### REQUIREMENT
In the entries below, find every line holding the string "pháp" and collect it.
:: GIVEN RECORDS ::
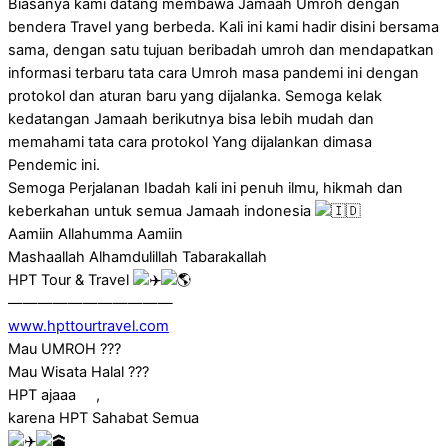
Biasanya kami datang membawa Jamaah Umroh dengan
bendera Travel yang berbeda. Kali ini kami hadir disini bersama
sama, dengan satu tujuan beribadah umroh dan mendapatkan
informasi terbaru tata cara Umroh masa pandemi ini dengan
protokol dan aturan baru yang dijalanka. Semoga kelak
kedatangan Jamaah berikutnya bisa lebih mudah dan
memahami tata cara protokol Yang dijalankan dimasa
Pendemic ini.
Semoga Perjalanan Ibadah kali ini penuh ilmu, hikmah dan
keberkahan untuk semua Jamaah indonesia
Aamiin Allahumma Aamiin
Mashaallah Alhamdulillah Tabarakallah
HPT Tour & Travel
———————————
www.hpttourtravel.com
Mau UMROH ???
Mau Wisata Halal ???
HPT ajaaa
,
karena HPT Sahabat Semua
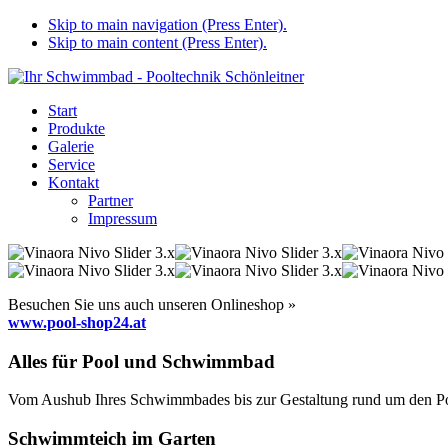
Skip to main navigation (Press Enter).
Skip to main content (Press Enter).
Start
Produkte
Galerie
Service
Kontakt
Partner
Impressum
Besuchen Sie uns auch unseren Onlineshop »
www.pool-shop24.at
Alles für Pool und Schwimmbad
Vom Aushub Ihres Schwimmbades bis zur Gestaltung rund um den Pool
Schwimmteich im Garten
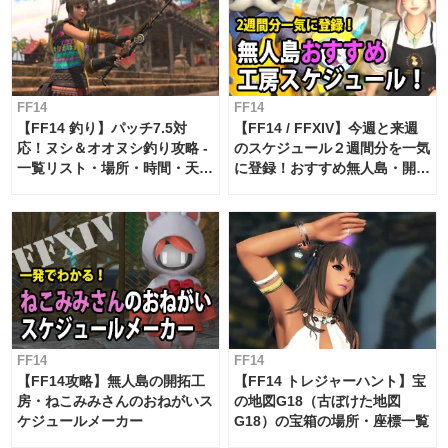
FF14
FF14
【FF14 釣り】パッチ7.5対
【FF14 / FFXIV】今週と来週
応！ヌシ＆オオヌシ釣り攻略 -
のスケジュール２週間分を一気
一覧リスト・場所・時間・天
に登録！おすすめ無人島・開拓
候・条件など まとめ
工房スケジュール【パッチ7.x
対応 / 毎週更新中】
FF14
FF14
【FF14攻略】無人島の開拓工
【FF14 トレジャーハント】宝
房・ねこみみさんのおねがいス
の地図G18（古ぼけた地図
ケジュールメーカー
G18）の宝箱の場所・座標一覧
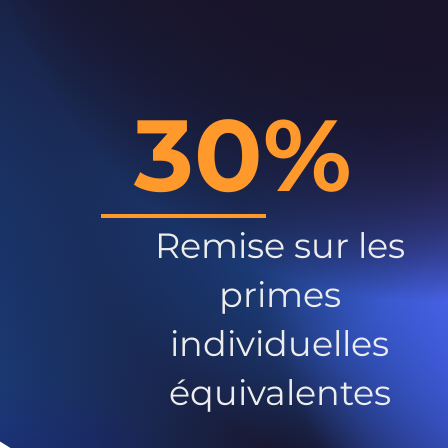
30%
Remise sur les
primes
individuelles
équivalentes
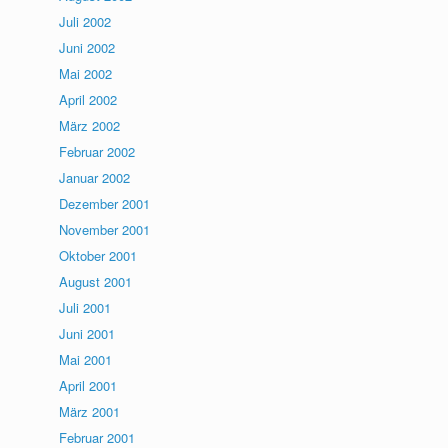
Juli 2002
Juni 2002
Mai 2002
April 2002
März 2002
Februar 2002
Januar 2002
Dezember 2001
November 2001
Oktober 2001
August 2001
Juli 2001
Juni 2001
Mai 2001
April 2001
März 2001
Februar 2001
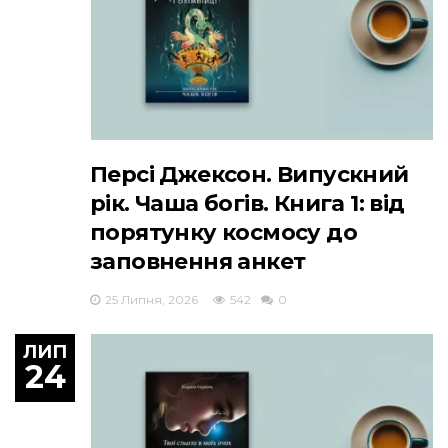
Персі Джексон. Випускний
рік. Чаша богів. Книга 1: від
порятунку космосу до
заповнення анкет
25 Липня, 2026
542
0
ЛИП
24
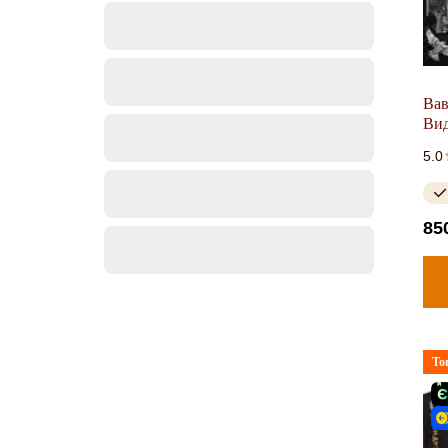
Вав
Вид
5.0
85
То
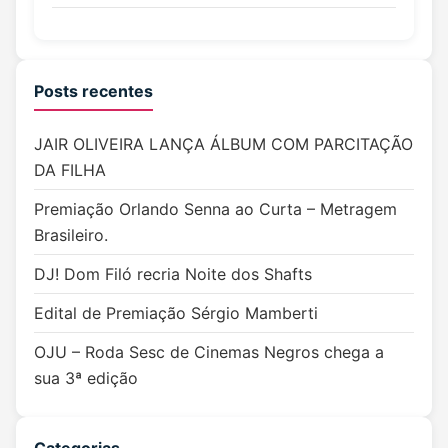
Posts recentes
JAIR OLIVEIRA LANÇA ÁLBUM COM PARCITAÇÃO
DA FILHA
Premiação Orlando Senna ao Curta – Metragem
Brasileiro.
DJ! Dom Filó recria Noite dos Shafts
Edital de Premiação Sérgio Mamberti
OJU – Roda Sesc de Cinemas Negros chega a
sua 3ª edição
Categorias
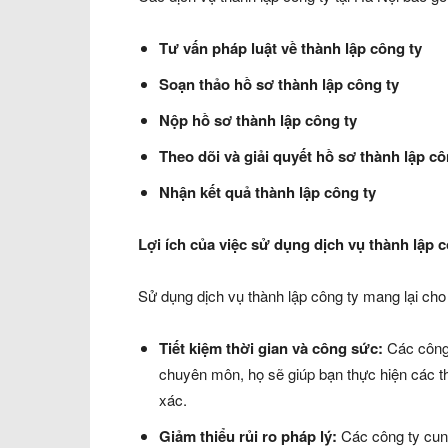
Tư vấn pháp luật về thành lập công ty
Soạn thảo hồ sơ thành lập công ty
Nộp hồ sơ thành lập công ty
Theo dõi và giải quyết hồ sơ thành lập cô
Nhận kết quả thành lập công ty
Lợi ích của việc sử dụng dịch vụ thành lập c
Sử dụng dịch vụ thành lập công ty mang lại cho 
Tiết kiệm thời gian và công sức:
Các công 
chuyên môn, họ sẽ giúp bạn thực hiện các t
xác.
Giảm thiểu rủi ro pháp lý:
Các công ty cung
:::
:: GIVEN RECORDS ::
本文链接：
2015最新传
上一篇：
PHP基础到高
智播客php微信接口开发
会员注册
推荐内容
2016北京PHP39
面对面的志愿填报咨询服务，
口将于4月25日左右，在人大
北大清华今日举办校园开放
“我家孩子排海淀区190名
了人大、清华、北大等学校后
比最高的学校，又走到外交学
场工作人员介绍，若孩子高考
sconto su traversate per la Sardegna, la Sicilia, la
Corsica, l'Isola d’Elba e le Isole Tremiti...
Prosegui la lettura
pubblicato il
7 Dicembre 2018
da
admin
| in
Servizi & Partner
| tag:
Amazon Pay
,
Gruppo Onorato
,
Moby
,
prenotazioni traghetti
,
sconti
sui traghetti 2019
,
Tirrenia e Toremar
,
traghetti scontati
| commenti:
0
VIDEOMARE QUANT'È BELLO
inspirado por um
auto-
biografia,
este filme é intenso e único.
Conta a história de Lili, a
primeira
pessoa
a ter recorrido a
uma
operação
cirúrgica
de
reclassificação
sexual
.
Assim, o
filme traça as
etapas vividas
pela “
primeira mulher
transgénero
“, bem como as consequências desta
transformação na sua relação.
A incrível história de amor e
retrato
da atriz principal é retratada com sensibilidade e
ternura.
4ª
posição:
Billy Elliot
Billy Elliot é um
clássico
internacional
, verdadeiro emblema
:::
### REPLY TO THE TASK
Tư vấn pháp luật về thành lập công ty
Giảm thiểu rủi ro pháp lý:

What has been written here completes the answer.